(RECORDS SHOWN begins)

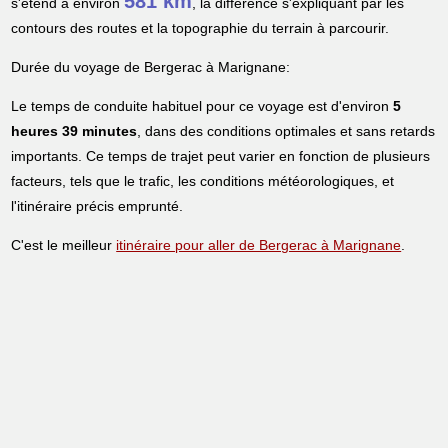
581 km
s'étend à environ
, la différence s'expliquant par les
contours des routes et la topographie du terrain à parcourir.
Durée du voyage de Bergerac à Marignane:
Le temps de conduite habituel pour ce voyage est d'environ
5
heures 39 minutes
, dans des conditions optimales et sans retards
importants. Ce temps de trajet peut varier en fonction de plusieurs
facteurs, tels que le trafic, les conditions météorologiques, et
l'itinéraire précis emprunté.
C'est le meilleur
itinéraire pour aller de Bergerac à Marignane
.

(RECORDS SHOWN ends)

PROBLEM
Please print, unchanged, the lines from the one holding "Le temps de" through the last line of the listing above, including both and omitting the rest.

RESPONSE TO THE EXERCISE
Le temps de conduite habituel pour ce voyage est d'environ
5
heures 39 minutes
, dans des conditions optimales et sans retards
importants. Ce temps de trajet peut varier en fonction de plusieurs
facteurs, tels que le trafic, les conditions météorologiques, et
l'itinéraire précis emprunté.
C'est le meilleur
itinéraire pour aller de Bergerac à Marignane
.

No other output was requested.